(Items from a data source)
Start of Block
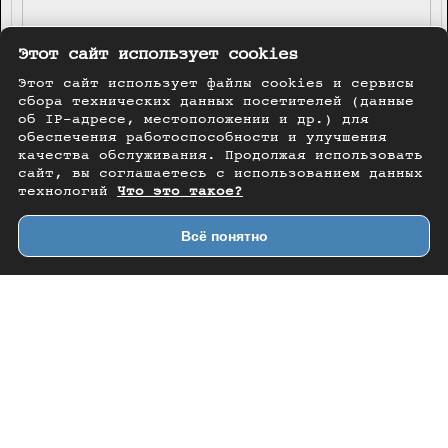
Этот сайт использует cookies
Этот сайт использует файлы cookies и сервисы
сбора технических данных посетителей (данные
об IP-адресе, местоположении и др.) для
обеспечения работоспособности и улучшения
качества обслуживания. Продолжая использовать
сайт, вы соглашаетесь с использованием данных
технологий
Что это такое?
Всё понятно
End of Block
Start of Block
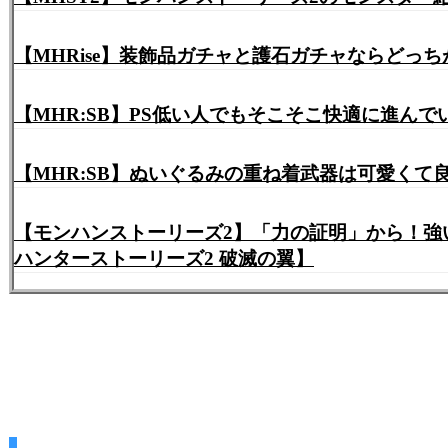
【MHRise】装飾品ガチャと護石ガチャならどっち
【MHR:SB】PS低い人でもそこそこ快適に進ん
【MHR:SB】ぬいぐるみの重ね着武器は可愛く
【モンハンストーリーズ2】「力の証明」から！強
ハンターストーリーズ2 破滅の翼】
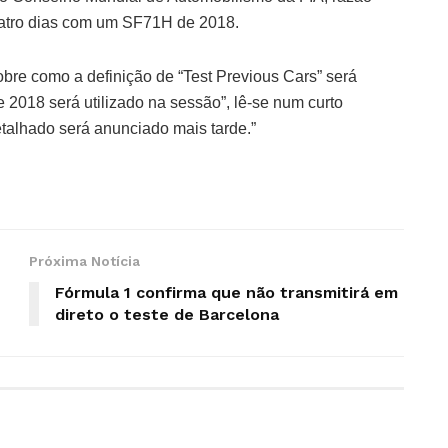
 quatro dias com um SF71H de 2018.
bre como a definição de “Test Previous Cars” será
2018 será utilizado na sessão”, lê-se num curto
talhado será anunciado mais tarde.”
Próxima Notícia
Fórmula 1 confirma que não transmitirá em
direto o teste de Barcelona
End of Block
--- How to complete this task ---
Every line above in the stretch from the one with "ハンターストーリーズ2 破滅の翼】" through the one with "direto o teste de Barcelona" is to be transcribed exactly, ends included. No picture is copied.

--- Output of the exercise ---
ハンターストーリーズ2 破滅の翼】
 quatro dias com um SF71H de 2018.
bre como a definição de “Test Previous Cars” será
2018 será utilizado na sessão”, lê-se num curto
talhado será anunciado mais tarde.”
Próxima Notícia
Fórmula 1 confirma que não transmitirá em
direto o teste de Barcelona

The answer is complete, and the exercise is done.